Un’opposizione c’è sempre stata e sempre ci sarà, persino nei regimi sudamericani, figurarsi in un Paese come il nostro, al netto dei suoi innumerevoli difetti. E pertanto, è meglio evitare di eccedere nell’occupazione del servizio pubblico: oltre a rivelarsi controproducente in termini di ascolti, difatti, rischia anche di non sortire alcun effetto positivo sul piano elettorale, poiché il troppo stroppia sempre e la reazione delle masse, il più delle volte, non coincide con i desiderata di chi è al potere.
Concludo con una piccola nota personale, rispondendo così all’allarme che non da oggi lancia su queste colonne Barbara Scaramucci: nel 2010, stufo del Tg1 di Minzolini, girai su La7. Non sono mai tornato indietro. Ecco, questo è il rischio enorme che corre la più grande azienda culturale del Paese: perdere il proprio pubblico e non riuscire a riconquistarlo. Sarebbe una tragedia da scongiurare a ogni costo.

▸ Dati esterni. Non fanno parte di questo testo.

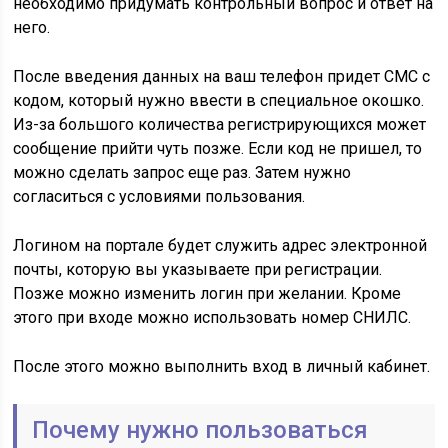
необходимо придумать контрольный вопрос и ответ на
него.
После введения данных на ваш телефон придет СМС с
кодом, который нужно ввести в специальное окошко.
Из-за большого количества регистрирующихся может
сообщение прийти чуть позже. Если код не пришел, то
можно сделать запрос еще раз. Затем нужно
согласиться с условиями пользования.
Логином на портале будет служить адрес электронной
почты, которую вы указываете при регистрации.
Позже можно изменить логин при желании. Кроме
этого при входе можно использовать номер СНИЛС.
После этого можно выполнить вход в личный кабинет.
Почему нужно пользоваться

P.S. Un abbraccio di cuore alla famiglia di Riccardo Laganà, membro del CDA RAI scelto dai dipendenti dell’azienda. Con la sua scomparsa, abbiamo perso un amico, un punto di riferimento ma, soprattutto, una personalità che credeva davvero nel ruolo del servizio pubblico, indispensabile per la crescita culturale e civile del Paese.